Vervolgens overweegt de rechtbank dat een immateriële schadevergoeding in het geval van lichamelijk letsel een vergoeding betreft: “ter verzachting van het leed dat [verzoekster] met het ongeval is aangedaan, waarvan de hoogte afhankelijk is van onder meer de aard van de aansprakelijkheid, de duur en de intensiteit van de pijn die is geleden, het verdriet en de levensvreugde die [verzoekster] heeft gederfd.

De rechtbank neemt dan ook aan dat verzoekster de kosten voor de inschakeling van een derde moet maken om (verdere) geestelijke pijn vanwege het niet meer kunnen uitvoeren van haar werkzaamheden op de boerderij en het verlies van haar zelfstandigheid te voorkomen.

Begrenzing

De rechtbank acht een immateriële schadevergoeding van in totaal EUR 50.000,-- billijk. Dit heeft tot gevolg dat Univé de kosten van verzoekster ter beperking van de immateriële schade maximaal tot dit bedrag hoeft te vergoeden. De rechtbank overweegt namelijk dat de schade bestaande uit kosten ter beperking van immateriële schade uit haar aard niet de immateriële schade te boven kan gaan. In die zin doet de kwalificatie van de schade (vermogensschade of ander nadeel) dan ook niet ter zake: de vrouw krijgt maximaal een bedrag van EUR 50.000,-- vergoed.

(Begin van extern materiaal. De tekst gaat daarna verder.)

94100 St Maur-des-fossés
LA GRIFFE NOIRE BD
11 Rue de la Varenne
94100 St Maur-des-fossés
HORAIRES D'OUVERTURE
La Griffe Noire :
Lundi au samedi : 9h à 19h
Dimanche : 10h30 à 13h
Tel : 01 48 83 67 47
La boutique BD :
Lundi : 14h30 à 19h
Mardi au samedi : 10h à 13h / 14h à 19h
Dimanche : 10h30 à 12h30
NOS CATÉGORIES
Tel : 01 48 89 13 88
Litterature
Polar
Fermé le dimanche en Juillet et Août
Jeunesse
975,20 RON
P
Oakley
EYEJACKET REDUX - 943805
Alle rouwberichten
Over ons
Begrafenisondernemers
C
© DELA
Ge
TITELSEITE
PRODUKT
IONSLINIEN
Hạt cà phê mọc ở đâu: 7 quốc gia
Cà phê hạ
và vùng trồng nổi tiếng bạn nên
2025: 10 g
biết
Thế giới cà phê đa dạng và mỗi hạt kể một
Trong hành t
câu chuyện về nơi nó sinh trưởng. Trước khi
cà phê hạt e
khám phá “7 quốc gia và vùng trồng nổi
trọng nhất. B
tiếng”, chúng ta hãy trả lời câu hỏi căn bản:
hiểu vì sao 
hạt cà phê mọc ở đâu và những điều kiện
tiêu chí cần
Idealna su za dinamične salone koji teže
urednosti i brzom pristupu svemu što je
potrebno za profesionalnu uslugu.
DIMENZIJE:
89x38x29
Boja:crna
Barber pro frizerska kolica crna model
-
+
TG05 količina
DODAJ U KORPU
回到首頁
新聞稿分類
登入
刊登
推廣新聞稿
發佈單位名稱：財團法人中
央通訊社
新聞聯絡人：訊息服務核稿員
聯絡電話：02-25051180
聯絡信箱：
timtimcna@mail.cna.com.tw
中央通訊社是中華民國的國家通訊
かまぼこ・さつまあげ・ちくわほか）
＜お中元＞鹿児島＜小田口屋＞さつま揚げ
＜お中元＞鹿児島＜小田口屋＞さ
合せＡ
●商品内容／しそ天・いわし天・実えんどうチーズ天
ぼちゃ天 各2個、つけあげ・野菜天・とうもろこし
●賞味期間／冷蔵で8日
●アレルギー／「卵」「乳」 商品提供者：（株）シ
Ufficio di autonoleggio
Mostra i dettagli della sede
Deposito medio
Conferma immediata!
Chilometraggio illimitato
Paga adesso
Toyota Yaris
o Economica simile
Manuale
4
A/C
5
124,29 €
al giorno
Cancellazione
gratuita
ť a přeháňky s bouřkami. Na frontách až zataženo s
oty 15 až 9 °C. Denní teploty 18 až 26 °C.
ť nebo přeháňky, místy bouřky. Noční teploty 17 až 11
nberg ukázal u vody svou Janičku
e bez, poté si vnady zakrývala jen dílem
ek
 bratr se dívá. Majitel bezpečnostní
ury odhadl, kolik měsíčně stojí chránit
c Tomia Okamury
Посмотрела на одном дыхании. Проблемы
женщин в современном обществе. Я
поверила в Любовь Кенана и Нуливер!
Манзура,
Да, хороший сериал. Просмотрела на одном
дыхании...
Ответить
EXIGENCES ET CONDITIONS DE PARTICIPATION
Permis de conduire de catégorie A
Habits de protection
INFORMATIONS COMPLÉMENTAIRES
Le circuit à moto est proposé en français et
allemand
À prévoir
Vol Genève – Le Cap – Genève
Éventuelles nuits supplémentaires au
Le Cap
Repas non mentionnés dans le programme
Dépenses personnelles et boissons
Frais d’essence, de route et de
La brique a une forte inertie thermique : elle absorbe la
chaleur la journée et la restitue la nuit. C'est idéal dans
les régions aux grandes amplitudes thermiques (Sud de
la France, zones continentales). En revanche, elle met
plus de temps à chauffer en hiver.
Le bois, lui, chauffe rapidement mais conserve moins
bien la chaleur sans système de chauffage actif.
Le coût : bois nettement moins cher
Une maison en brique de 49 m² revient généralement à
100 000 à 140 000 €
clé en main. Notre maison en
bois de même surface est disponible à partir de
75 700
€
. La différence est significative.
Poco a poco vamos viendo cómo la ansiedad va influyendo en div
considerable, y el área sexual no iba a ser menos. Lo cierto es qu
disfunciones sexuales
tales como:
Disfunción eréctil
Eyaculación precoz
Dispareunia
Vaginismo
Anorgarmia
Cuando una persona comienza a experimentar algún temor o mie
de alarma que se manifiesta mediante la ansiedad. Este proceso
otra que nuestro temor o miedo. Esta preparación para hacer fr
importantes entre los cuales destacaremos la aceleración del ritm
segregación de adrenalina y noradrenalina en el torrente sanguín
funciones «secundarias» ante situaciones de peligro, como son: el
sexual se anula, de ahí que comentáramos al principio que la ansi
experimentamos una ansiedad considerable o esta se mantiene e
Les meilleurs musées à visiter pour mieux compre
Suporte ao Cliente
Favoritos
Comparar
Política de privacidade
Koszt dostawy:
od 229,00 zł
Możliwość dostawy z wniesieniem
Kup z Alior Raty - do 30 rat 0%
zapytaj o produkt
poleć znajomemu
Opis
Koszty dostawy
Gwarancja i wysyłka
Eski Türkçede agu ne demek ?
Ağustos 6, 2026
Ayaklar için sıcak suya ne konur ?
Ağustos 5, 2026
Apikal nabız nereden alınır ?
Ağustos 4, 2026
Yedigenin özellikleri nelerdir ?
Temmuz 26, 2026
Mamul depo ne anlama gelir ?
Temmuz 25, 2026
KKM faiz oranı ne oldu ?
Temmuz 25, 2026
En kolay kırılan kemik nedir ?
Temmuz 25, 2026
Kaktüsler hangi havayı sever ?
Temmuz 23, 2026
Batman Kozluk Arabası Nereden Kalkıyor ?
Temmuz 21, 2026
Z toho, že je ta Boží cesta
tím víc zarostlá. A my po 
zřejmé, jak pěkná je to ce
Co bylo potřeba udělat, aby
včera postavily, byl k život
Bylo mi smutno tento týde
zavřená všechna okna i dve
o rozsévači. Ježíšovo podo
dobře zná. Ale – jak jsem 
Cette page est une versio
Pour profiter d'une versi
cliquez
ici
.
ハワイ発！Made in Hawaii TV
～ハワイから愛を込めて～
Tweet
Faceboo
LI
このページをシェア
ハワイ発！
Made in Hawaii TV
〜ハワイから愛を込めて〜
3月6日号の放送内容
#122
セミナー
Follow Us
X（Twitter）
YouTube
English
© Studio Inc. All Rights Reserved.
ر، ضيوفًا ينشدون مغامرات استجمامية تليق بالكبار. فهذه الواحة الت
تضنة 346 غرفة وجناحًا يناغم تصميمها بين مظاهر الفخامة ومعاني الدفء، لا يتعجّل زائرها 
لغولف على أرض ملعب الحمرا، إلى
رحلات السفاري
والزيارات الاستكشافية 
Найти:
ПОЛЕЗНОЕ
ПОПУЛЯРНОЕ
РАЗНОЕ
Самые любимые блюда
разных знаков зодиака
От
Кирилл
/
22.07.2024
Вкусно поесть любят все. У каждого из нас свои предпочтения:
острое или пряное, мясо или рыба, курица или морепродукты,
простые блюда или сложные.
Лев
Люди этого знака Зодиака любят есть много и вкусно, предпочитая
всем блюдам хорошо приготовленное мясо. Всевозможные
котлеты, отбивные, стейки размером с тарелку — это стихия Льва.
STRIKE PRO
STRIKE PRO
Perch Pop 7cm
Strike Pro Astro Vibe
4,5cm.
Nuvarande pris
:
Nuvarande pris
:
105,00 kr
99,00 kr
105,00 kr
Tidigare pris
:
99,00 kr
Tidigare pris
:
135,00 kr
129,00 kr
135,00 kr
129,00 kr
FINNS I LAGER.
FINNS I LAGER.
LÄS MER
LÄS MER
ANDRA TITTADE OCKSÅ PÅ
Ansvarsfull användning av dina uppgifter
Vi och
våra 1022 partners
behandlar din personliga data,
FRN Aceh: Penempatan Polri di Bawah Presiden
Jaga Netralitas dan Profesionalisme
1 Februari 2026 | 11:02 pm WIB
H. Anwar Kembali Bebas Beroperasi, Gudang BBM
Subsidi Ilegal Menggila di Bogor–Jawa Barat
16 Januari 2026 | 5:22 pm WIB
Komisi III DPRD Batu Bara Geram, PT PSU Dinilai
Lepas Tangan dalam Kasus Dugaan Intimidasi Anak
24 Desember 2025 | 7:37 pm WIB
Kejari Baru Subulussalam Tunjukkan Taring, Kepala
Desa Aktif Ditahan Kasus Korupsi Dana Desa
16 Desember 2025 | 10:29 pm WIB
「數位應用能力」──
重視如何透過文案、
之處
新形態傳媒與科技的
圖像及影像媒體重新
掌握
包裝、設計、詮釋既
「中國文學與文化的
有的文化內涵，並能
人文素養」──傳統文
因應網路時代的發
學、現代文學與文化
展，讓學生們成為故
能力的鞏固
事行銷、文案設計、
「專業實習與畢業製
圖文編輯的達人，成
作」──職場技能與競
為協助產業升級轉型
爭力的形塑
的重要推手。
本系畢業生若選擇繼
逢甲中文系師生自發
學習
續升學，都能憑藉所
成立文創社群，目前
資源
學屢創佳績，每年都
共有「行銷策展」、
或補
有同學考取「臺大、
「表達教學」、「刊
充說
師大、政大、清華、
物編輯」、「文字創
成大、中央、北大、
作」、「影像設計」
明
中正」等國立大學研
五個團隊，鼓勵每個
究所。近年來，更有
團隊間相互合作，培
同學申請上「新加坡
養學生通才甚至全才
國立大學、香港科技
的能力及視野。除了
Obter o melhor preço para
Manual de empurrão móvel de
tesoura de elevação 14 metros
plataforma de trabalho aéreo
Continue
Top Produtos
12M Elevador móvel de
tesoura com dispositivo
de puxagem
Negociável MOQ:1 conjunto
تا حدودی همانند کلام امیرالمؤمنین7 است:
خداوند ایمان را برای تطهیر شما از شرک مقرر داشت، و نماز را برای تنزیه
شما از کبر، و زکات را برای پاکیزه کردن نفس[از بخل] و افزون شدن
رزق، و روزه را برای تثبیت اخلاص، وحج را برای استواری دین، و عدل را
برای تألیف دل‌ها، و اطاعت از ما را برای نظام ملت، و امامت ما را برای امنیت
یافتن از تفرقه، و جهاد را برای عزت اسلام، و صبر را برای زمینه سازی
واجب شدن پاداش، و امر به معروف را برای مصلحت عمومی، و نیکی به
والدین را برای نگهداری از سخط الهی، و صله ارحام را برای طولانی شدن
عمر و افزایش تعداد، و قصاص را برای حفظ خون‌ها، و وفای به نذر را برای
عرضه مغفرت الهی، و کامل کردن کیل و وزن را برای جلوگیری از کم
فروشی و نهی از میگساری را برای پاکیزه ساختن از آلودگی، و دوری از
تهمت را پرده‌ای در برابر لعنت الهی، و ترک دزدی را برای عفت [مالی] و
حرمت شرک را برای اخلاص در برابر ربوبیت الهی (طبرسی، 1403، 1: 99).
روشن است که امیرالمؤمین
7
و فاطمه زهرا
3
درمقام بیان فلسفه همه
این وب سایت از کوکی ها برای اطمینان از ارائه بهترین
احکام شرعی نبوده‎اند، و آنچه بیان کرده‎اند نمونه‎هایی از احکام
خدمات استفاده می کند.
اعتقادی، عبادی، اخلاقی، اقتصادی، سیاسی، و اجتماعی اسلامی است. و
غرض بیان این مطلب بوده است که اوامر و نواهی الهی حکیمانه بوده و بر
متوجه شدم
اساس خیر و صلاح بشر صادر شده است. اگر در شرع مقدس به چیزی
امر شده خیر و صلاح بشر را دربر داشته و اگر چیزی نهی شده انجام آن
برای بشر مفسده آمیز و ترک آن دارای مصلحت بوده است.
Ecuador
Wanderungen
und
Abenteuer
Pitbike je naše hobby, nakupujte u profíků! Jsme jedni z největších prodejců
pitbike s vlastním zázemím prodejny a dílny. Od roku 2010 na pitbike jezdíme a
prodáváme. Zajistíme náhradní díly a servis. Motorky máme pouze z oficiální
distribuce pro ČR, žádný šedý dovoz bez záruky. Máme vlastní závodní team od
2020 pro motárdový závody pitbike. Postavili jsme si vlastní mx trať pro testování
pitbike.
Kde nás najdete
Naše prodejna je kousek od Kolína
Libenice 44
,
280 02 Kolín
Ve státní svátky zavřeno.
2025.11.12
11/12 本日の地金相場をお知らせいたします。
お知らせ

De hoogte van deze schadevergoeding wordt door de rechtbank enerzijds gebaseerd op de stijl en standaard van het leven van verzoekster van vóór het ongeval. Anderzijds benadrukt de rechtbank dat Univé slechts de kosten hoeft te vergoeden op basis van een efficiënte(re) bedrijfsvoering. Ook de leeftijd van verzoekster speelt bij de hoogte van de schadevergoeding een belangrijke rol. De rechtbank acht aannemelijk dat verzoekster, ook zonder het ongeval, bij het bereiken van haar 60e levensjaar arbeidshulp had moeten inschakelen.

Conclusie

Univé dient een bedrag van EUR 22.000,-- aan verzoekster te betalen. De verzekeraar maakte eerder al voorschotten van in totaal EUR 28.000,-- aan de vrouw over. In totaal betaalt Univé aan verzoekster dus een bedrag van EUR 50.000,-- in verband met de kosten die betrekking hebben op de inschakeling van hulp bij de exploitatie van de boerderij.